Assignment: Set down every entry exactly as it stands, omitting any picture.
::::::::::
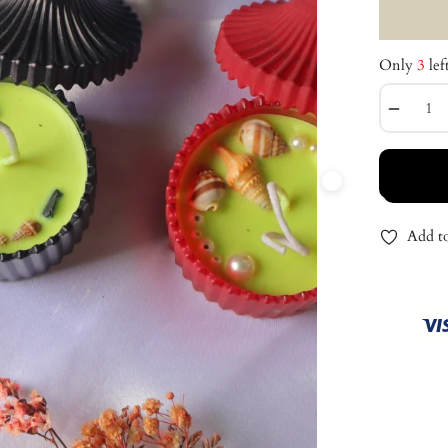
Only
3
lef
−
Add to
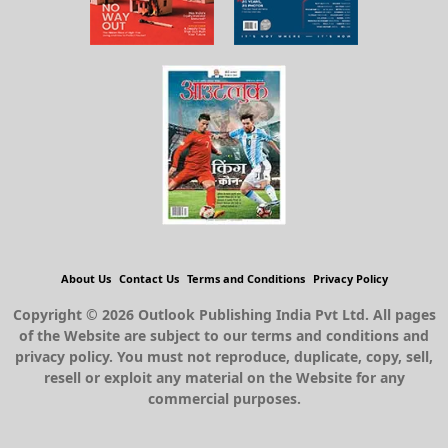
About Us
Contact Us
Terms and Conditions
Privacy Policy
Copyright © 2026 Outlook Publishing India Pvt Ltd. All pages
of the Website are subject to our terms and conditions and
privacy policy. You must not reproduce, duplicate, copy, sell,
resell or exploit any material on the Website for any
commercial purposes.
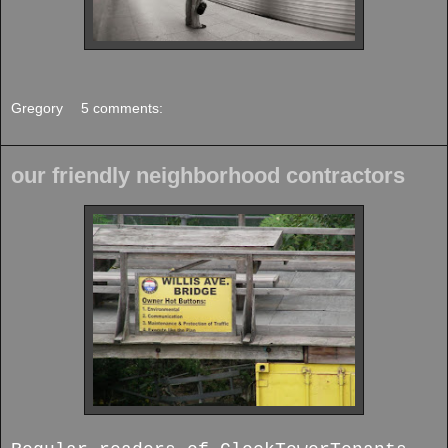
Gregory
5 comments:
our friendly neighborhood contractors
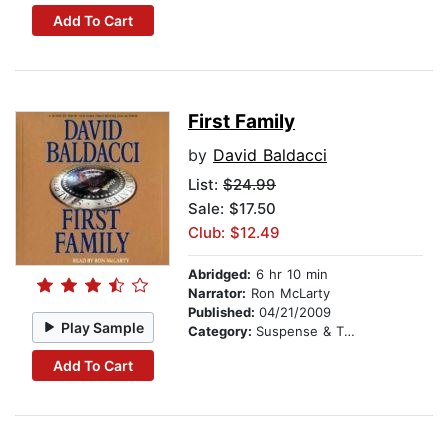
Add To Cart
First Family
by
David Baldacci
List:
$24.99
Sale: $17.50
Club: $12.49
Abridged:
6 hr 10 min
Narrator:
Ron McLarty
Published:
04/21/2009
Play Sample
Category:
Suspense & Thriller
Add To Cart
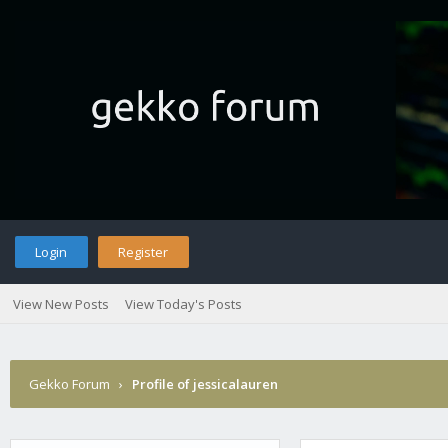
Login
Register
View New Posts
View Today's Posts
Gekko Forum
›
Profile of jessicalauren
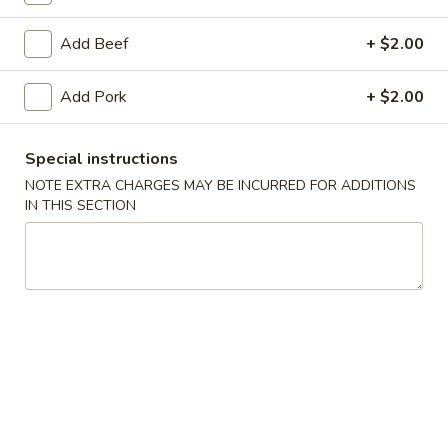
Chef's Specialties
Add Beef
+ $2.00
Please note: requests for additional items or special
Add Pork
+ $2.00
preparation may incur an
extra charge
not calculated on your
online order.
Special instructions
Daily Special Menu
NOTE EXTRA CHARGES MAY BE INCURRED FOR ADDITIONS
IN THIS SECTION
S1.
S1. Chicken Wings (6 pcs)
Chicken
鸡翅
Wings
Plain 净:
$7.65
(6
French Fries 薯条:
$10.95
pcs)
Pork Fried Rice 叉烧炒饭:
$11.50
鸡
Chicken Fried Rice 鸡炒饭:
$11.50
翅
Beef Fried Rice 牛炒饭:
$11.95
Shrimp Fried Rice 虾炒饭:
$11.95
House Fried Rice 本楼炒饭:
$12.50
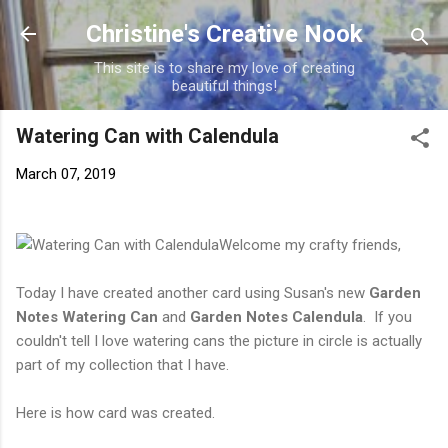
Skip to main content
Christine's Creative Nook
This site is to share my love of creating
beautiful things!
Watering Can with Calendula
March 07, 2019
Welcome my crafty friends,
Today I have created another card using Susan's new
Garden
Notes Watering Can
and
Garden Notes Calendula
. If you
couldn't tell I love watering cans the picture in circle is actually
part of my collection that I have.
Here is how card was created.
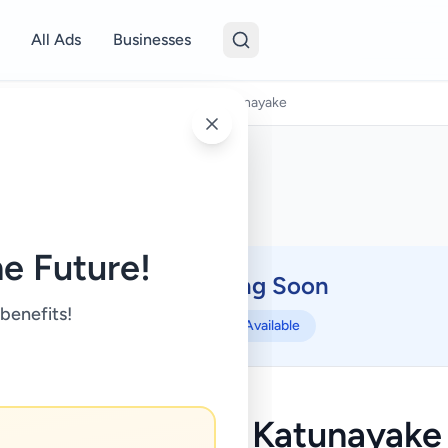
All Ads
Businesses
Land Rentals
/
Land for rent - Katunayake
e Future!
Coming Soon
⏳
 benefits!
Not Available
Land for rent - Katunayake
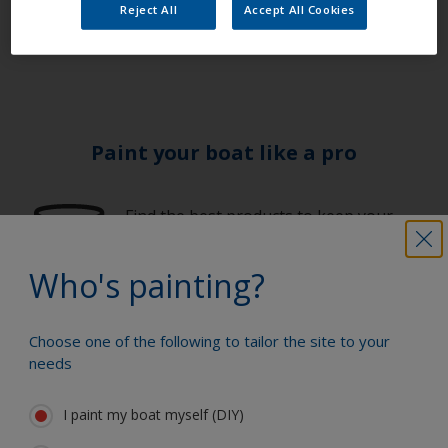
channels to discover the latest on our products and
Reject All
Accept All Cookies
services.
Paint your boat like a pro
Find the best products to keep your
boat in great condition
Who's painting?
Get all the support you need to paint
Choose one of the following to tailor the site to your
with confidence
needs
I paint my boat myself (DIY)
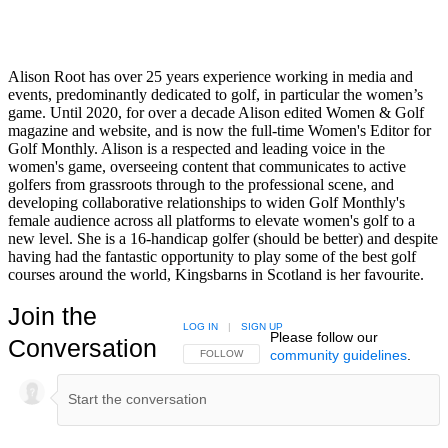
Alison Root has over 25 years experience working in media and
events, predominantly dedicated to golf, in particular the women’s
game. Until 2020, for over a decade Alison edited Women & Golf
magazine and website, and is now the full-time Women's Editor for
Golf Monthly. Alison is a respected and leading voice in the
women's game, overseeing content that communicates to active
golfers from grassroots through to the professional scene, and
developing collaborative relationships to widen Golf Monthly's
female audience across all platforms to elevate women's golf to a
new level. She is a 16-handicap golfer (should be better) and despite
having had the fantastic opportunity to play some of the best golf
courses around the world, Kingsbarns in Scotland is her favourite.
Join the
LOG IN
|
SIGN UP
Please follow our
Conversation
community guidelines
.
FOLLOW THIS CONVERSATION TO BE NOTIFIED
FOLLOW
::::::::::
Output for this task:
Only
3
lef
−
Add to
About Us
Contact Us
Terms and Conditions
Privacy Policy
Copyright © 2026 Outlook Publishing India Pvt Ltd. All pages
of the Website are subject to our terms and conditions and
privacy policy. You must not reproduce, duplicate, copy, sell,
resell or exploit any material on the Website for any
commercial purposes.
Gregory
5 comments:
our friendly neighborhood contractors
Add To Cart
First Family
by
David Baldacci
List:
$24.99
Sale: $17.50
Club: $12.49
Abridged:
6 hr 10 min
Narrator:
Ron McLarty
Published:
04/21/2009
Play Sample
Category:
Suspense & Thriller
Add To Cart
Login
Register
View New Posts
View Today's Posts
Gekko Forum
›
Profile of jessicalauren
Chef's Specialties
Add Beef
+ $2.00
Please note: requests for additional items or special
Add Pork
+ $2.00
preparation may incur an
extra charge
not calculated on your
online order.
Special instructions
Daily Special Menu
NOTE EXTRA CHARGES MAY BE INCURRED FOR ADDITIONS
IN THIS SECTION
S1.
S1. Chicken Wings (6 pcs)
Chicken
鸡翅
Wings
Plain 净:
$7.65
(6
French Fries 薯条:
$10.95
pcs)
Pork Fried Rice 叉烧炒饭:
$11.50
鸡
Chicken Fried Rice 鸡炒饭:
$11.50
翅
Beef Fried Rice 牛炒饭:
$11.95
Shrimp Fried Rice 虾炒饭:
$11.95
House Fried Rice 本楼炒饭:
$12.50
Skip to main content
Christine's Creative Nook
This site is to share my love of creating
beautiful things!
Watering Can with Calendula
March 07, 2019
Welcome my crafty friends,
Today I have created another card using Susan's new
Garden
Notes Watering Can
and
Garden Notes Calendula
. If you
couldn't tell I love watering cans the picture in circle is actually
part of my collection that I have.
Here is how card was created.
All Ads
Businesses
Land Rentals
/
Land for rent - Katunayake
e Future!
Coming Soon
⏳
 benefits!
Not Available
Land for rent - Katunayake
channels to discover the latest on our products and
Reject All
Accept All Cookies
services.
Paint your boat like a pro
Find the best products to keep your
boat in great condition
Who's painting?
Get all the support you need to paint
Choose one of the following to tailor the site to your
with confidence
needs
I paint my boat myself (DIY)
Alison Root has over 25 years experience working in media and
events, predominantly dedicated to golf, in particular the women’s
game. Until 2020, for over a decade Alison edited Women & Golf
magazine and website, and is now the full-time Women's Editor for
Golf Monthly. Alison is a respected and leading voice in the
women's game, overseeing content that communicates to active
golfers from grassroots through to the professional scene, and
developing collaborative relationships to widen Golf Monthly's
female audience across all platforms to elevate women's golf to a
new level. She is a 16-handicap golfer (should be better) and despite
having had the fantastic opportunity to play some of the best golf
courses around the world, Kingsbarns in Scotland is her favourite.
Join the
LOG IN
|
SIGN UP
Please follow our
Conversation
community guidelines
.
FOLLOW THIS CONVERSATION TO BE NOTIFIED
FOLLOW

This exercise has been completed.